Open jparsana opened 6 years ago
in brave we have an unmerged on account of not enough popularity "localRoot" thing which would allow consistent squashing of intermediate spans. We also have a completion hook which allows things like instrumentation that verbosely "log" into a span.. allows you to delete all of that junk. storage is almost always a function of size and indexed fields. Another thing to think about is unindexed fields. for example, amazon specifically calls out indexed fields vs not indexed ones. This can help in systems like that. Ex you wouldn't want to index json pooped into your span.
The majority of complaints that have been relayed to me are about metrics. There are a few things that I think we can do:
@rakyll @ahmetb any other ideas?
@odeke-em can you help with implementing this ?
cc @shahprit / @bogdandrutu
Thanks for the tag @jparsana!
Reduce the number of metrics captured by default. Today we capture about twelve and we should reduce this to just latency and errors.
@mtwo I think sizes are very important too but we can collapse "sent_bytes" and "received_bytes" into one and then use a tag say *"_type" which will be either of "received" or "sent"
We can fold "sent_messages_per_method" and "received_messages_per_method" and "sent_messages_per_rpc" and "received_messages_per_rpc" to "messages" and have two addition tags "type": which can be either of "received" or "sent" and then "method" as "per_method" seems like a subset of "per_rpc". And same thing for "completed_rpcs" and "started_rpcs" those can be folded into "rpcs" and we can use a tag "state" which will either be "started" or "completed"
This would reduce them number of metrics by ~64% i.e. 4 metrics instead of 11 and we shall be enumerating this for gRPC and HTTP.
For an illustration, please see below this for gRPC server views:
Before |
---|
grpc.io/server/received_messages_per_rpc
grpc.io/server/sent_messages_per_rpc
grpc.io/server/sent_messages_per_method
grpc.io/server/received_messages_per_method
grpc.io/server/sent_bytes_per_method
grpc.io/server/received_bytes_per_method
grpc.io/server/received_bytes_per_rpc
grpc.io/server/sent_bytes_per_rpc
grpc.io/server/server_latency
grpc.io/server/completed_rpcs
grpc.io/server/started_rpcs
After | Additonal/New Tags |
---|---|
grpc.io/server/bytes or grpc.io/server/data_transferred | type: either of ["received", "sent"] and "grpc_method" |
grpc.io/server/messages or grpc.io/server/messages_transferred | "type": either of ["received", "sent"] and "grpc_method" which can be anything * |
grpc.io/server/server_latency | |
grpc.io/server/rpcs | "state": either of ["started", "completed"] and "grpc_method" which can be anything * |
Of course recording rpc counts with different tags at different states "started" then "completed" might be non-ideal (i.e. record 2x times on the same metric) so perhaps we can reconsider reverting this suggestion to keep "completed_rpcs" and "started_rpcs" separate?
Please let me know what you think.
This would reduce them number of metrics by ~64% i.e. 4 metrics instead of 11 and we shall be enumerating this for gRPC and HTTP.
NB: combining metrics but partitioning them by tags does not reduce the number of unique time series produced, which is often what customers of APM tools are paying for.
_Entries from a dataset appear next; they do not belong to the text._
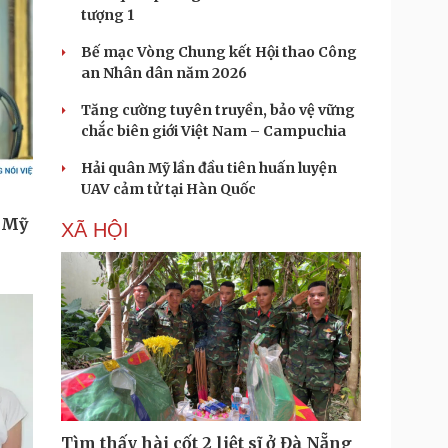
tượng 1
Bế mạc Vòng Chung kết Hội thao Công
an Nhân dân năm 2026
Tăng cường tuyên truyền, bảo vệ vững
chắc biên giới Việt Nam – Campuchia
Hải quân Mỹ lần đầu tiên huấn luyện
UAV cảm tử tại Hàn Quốc
XÃ HỘI
Tìm thấy hài cốt 2 liệt sĩ ở Đà Nẵng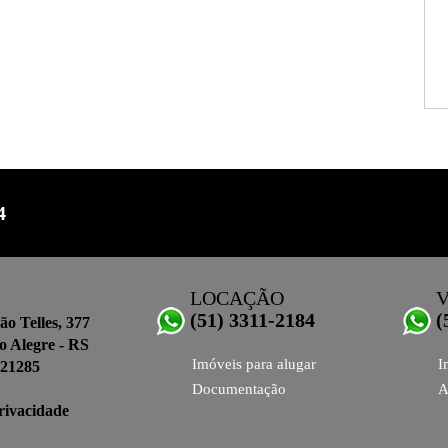
4
LOCAÇÃO
(51) 3311-2184
(
o Telles, 377
o Alegre - RS
Imóveis para alugar
I
21285
Documentação
A
Privacidade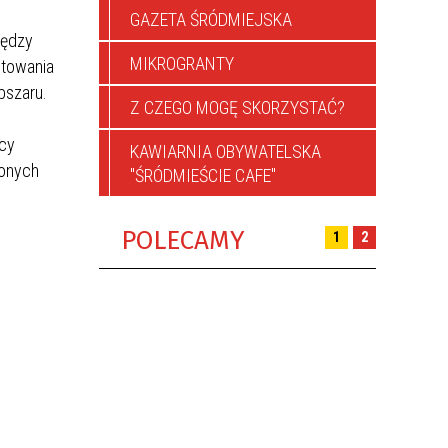
GAZETA ŚRÓDMIEJSKA
iędzy
MIKROGRANTY
ltowania
bszaru.
Z CZEGO MOGĘ SKORZYSTAĆ?
icy
KAWIARNIA OBYWATELSKA
zonych
"ŚRÓDMIEŚCIE CAFE"
POLECAMY
1
2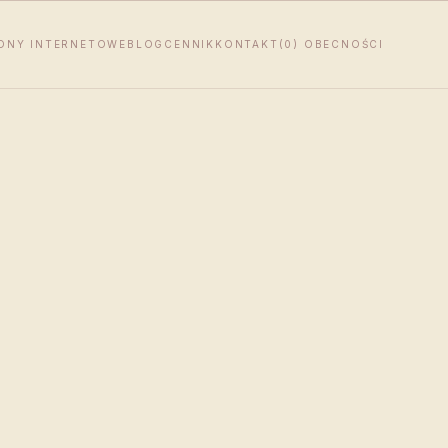
ONY INTERNETOWE
BLOG
CENNIK
KONTAKT
(0) OBECNOŚCI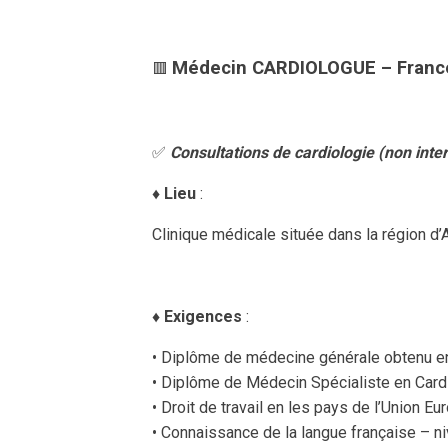
Médecin CARDIOLOGUE – Franc
🟥
✅
Consultations de cardiologie (non inte
♦️
Lieu
:
Clinique médicale située dans la région d’
♦️
Exigences
:
• Diplôme de médecine générale obtenu en
• Diplôme de Médecin Spécialiste en Card
• Droit de travail en les pays de l’Union E
• Connaissance de la langue française – n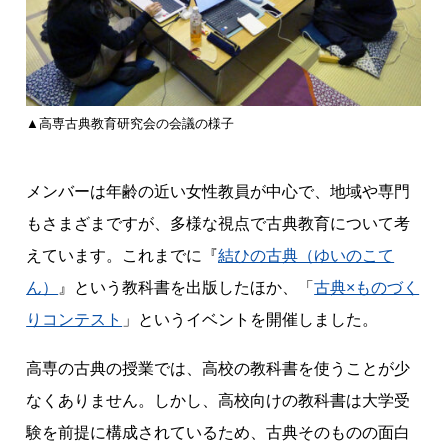
▲高専古典教育研究会の会議の様子
メンバーは年齢の近い女性教員が中心で、地域や専門
もさまざまですが、多様な視点で古典教育について考
えています。これまでに『
結ひの古典（ゆいのこて
ん）
』という教科書を出版したほか、「
古典×ものづく
りコンテスト
」というイベントを開催しました。
高専の古典の授業では、高校の教科書を使うことが少
なくありません。しかし、高校向けの教科書は大学受
験を前提に構成されているため、古典そのものの面白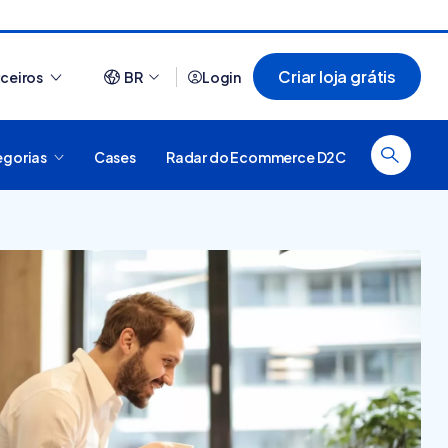
Criar loja grátis
rceiros
BR
Login
egorias
Cases
Radar do Ecommerce D2C
Ver tudo
a de e-commerce?
O que é plataforma digital,
como funciona e quais são o
tipos? [guia]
NB: combining metrics but partitioning them by tags does not reduce the number of unique time series produced, which is often what customers of APM tools are paying for.
Thanks for checking up on my assumptions @yurishkuro! In deed, it doesn't reduce the number of unique time series produces(volume) which as you are right is the basis for charges. I did a calculation and found whether 10 or 20 metrics the cost would be the same as long as the volume is the same. I was thinking of the number of metrics being an extra cost.
Reduce the number of metrics captured by default. Today we capture about twelve and we should reduce this to just latency and errors. The remaining ones (response size, queue length, etc.) can then be optionally enabled.
This is the whole point of "stats" package. User that are concerned about the cost of the exported data should configure their own views instead of installing the default recommended "views". We can probably have a "minimum" recommended views. The fact that we record all these measures (latency, bytes in/out, etc.) does not affect the cost if nobody installs a view.
Increase the default metrics aggregation window to one minute
I think this is a good idea. We should make this change, the only problem that I saw in the past is that for example code we want users to see a quick result which probably requires having a smaller exporting interval for examples. Probably we should have warnings in all our example code when we do change something for users just to see a quick result.
@mtwo Please edit and add specifics of the details from your encounter on this.